> [Exercise requirements] Repeat the line that contains "Image resolution: width=1568" exactly, along with each following line up to and including the last line of the entries.

Records from a collection:
━━━━

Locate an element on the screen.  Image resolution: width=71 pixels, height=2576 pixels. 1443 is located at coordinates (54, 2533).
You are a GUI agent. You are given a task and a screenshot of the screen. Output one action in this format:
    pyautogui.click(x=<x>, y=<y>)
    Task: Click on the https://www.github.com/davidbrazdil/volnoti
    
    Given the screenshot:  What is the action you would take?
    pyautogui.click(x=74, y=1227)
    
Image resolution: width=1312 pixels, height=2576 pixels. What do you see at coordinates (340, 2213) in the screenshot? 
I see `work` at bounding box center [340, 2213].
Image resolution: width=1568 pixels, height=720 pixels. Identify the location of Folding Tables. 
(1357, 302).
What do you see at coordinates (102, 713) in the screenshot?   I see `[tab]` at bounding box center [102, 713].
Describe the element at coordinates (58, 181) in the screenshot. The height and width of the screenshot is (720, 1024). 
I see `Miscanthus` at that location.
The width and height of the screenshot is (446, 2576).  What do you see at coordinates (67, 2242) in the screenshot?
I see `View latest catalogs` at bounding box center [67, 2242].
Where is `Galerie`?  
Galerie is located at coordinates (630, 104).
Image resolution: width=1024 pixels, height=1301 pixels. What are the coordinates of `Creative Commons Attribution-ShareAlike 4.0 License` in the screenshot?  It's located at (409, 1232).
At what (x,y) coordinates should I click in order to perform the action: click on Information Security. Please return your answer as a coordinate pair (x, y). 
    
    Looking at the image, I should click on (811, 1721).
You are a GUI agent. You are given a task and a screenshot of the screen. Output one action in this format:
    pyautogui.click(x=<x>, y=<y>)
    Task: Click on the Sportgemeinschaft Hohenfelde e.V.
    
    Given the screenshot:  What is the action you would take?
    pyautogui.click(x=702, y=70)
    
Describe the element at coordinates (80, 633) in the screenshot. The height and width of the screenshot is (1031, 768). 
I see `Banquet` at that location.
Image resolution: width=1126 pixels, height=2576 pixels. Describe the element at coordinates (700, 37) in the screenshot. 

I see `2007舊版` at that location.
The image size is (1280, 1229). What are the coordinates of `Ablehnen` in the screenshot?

━━━━

> [Answer to the exercise]
Image resolution: width=1568 pixels, height=720 pixels. Identify the location of Folding Tables. 
(1357, 302).
What do you see at coordinates (102, 713) in the screenshot?   I see `[tab]` at bounding box center [102, 713].
Describe the element at coordinates (58, 181) in the screenshot. The height and width of the screenshot is (720, 1024). 
I see `Miscanthus` at that location.
The width and height of the screenshot is (446, 2576).  What do you see at coordinates (67, 2242) in the screenshot?
I see `View latest catalogs` at bounding box center [67, 2242].
Where is `Galerie`?  
Galerie is located at coordinates (630, 104).
Image resolution: width=1024 pixels, height=1301 pixels. What are the coordinates of `Creative Commons Attribution-ShareAlike 4.0 License` in the screenshot?  It's located at (409, 1232).
At what (x,y) coordinates should I click in order to perform the action: click on Information Security. Please return your answer as a coordinate pair (x, y). 
    
    Looking at the image, I should click on (811, 1721).
You are a GUI agent. You are given a task and a screenshot of the screen. Output one action in this format:
    pyautogui.click(x=<x>, y=<y>)
    Task: Click on the Sportgemeinschaft Hohenfelde e.V.
    
    Given the screenshot:  What is the action you would take?
    pyautogui.click(x=702, y=70)
    
Describe the element at coordinates (80, 633) in the screenshot. The height and width of the screenshot is (1031, 768). 
I see `Banquet` at that location.
Image resolution: width=1126 pixels, height=2576 pixels. Describe the element at coordinates (700, 37) in the screenshot. 

I see `2007舊版` at that location.
The image size is (1280, 1229). What are the coordinates of `Ablehnen` in the screenshot?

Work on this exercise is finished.